それを見てフウラがやれやれと言わんばかりに肩をすくめる。
「そこまでライラが言うんなら、明日は泊まってもらってもいいわよ?明日、終わってなかったらね」
「いいもん!!終わっても、家に泊まってもらうんだから!」
なんだか、反抗期っぽいライラでした。
レオに連れ去られたフィリアは。
レオに抱きかかえられて王宮を歩いていた。
「レオ!おろしてよ!!」
「そうだ。レオ、いい加減おろしてあげろよ。見てるこっちが…」
「つーか、フウラうぜぇ。やっぱうぜぇ。はぁ…くたばってくんないかな」
「レオ、あんまり公の場所でそういうことは言うな」
クライトがレオを諌める。
「父さんは?」
「あ、皇太子殿下!ええと…おそらく、王妃様の所にいるかと」
近くを通った侍女にレオはオルノの場所を尋ねた。
「ありがとう。よし、母さんの所に向かうか」
「そうだな。レザエラ様の所へ行ってオルノ様に、仕事をしてもらおう」
「わかったから!!私を、おろして―――!!」
バタバタと足をバタつかせるも抵抗空しく、フィリアはレオに抱きかかえられたまま、連れて行かれるのであった。

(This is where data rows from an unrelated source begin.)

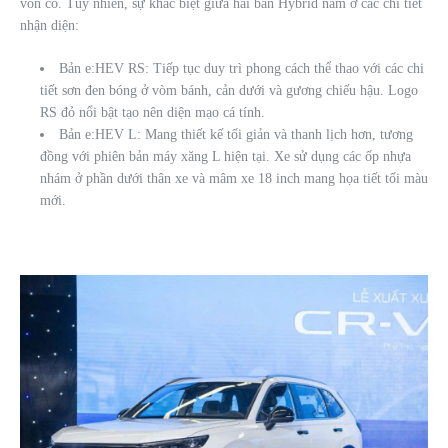
vốn có. Tuy nhiên, sự khác biệt giữa hai bản Hybrid nằm ở các chi tiết
nhận diện:
Bản e:HEV RS: Tiếp tục duy trì phong cách thể thao với các chi
tiết sơn đen bóng ở vòm bánh, cản dưới và gương chiếu hậu. Logo
RS đỏ nổi bật tạo nên diện mạo cá tính.
Bản e:HEV L: Mang thiết kế tối giản và thanh lịch hơn, tương
đồng với phiên bản máy xăng L hiện tại. Xe sử dụng các ốp nhựa
nhám ở phần dưới thân xe và mâm xe 18 inch mang họa tiết tối màu
mới.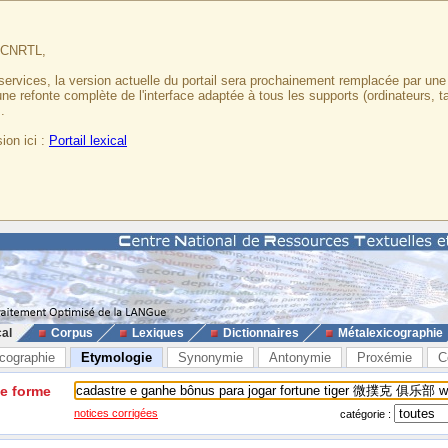
u CNRTL,
services, la version actuelle du portail sera prochainement remplacée par un
 une refonte complète de l'interface adaptée à tous les supports (ordinateurs, t
.
ion ici :
Portail lexical
cal
Corpus
Lexiques
Dictionnaires
Métalexicographie
cographie
Etymologie
Synonymie
Antonymie
Proxémie
C
ne forme
notices corrigées
catégorie :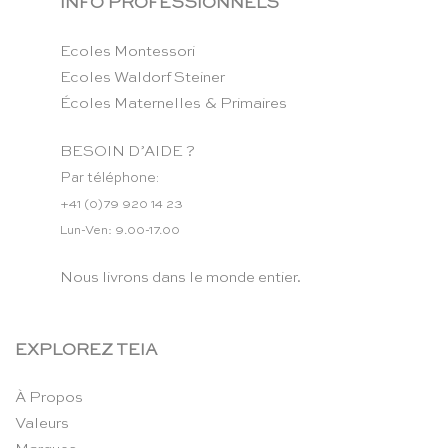
INFO PROFESSIONNELS
Ecoles Montessori
Ecoles Waldorf Steiner
Écoles Maternelles & Primaires
BESOIN D’AIDE ?
Par téléphone:
+41 (0)79 920 14 23
Lun-Ven: 9.00-17.00
Nous livrons dans le monde entier.
EXPLOREZ TEIA
À Propos
Valeurs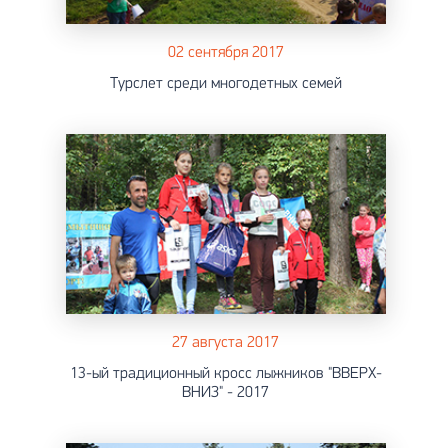
02 сентября 2017
Турслет среди многодетных семей
27 августа 2017
13-ый традиционный кросс лыжников "ВВЕРХ-
ВНИЗ" - 2017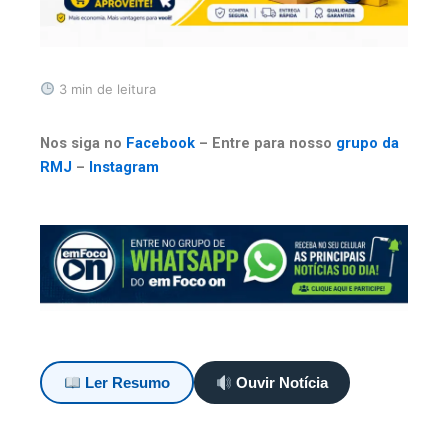
3 min de leitura
Nos siga no
Facebook
– Entre para nosso
grupo da
RMJ
–
Instagram
Ler Resumo
Ouvir Notícia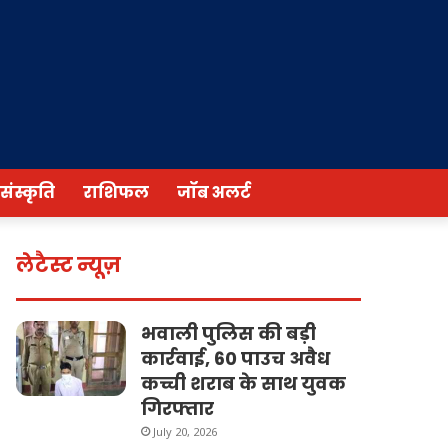
/संस्कृति
राशिफल
जॉब अलर्ट
लेटैस्ट न्यूज़
भवाली पुलिस की बड़ी
कार्रवाई, 60 पाउच अवैध
कच्ची शराब के साथ युवक
गिरफ्तार
July 20, 2026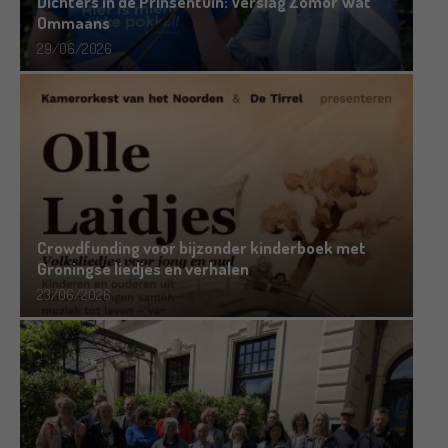
Dichters in de Prinsentuin: Verslag Zomor Wat
Ommaans
29/06/2026
Crowdfunding voor bijzonder kinderboek met
Groningse liedjes en verhalen
23/06/2026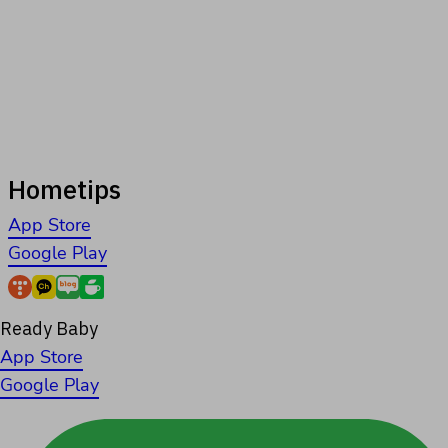
Hometips
App Store
Google Play
Ready Baby
App Store
Google Play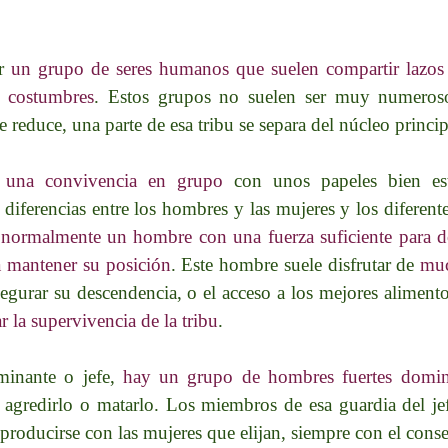
or
un grupo de seres humanos que suelen compartir lazos
y costumbres
. Estos grupos no suelen ser muy numeroso
 se reduce, una parte de esa tribu se separa del núcleo prin
a una convivencia en grupo
con unos papeles bien est
diferencias entre los hombres y las mujeres y los diferent
 normalmente un hombre con una fuerza suficiente para d
ra mantener su posición
. Este hombre suele disfrutar de
muc
segurar su descendencia, o el acceso a los mejores aliment
r la supervivencia de la tribu
.
minante o jefe,
hay un grupo de hombres fuertes domin
 agredirlo o matarlo. Los miembros de esa guardia del j
producirse con las mujeres que elijan, siempre con el consen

金の薔薇が敷きつめられたガラスの箱の中に眠る緑髪の女性を、オルノは眺めていた。
そんな彼にレオは後ろから声をかける。
「父さん!何処へ行こうとしていたんだい?」
「れ、レオ!?ま、まだ帰って来ないはずじゃなかったのか!?」
「ええ。どうやら内乱が発生したみたいなので、収束に向けての議会を開く必要があるかと思いまして、学園から帰ってきただけですが」
「なっ!?くそぅ!!脱走ができないじゃない!なんで内乱なんてめんどうな!…ゴホン。レオが帰ってきちゃうようなことをするんだよぉ!!剣一もいなくなってチャンスだと思ってたのに!!余計なことをしやがって!!」
レオは、これを聞くと静かにフィリアを下して戦闘態勢へと入る。
「…父さん?母さんが、心配なのはわかりますけど?ええ、とってもよくわかりますけど?王様業をほっぽっていいほどの事態でしたっけ?母さんの呪いは、死をもたらす類のものではなかったでしたよね?いいから、玉座にいてください!!抜け出すな!内乱は、俺が止めるから、頼むんで玉座に座っていい子にしていてくれ!」
ガクガクとオルノをゆさぶってレオは叫んだ。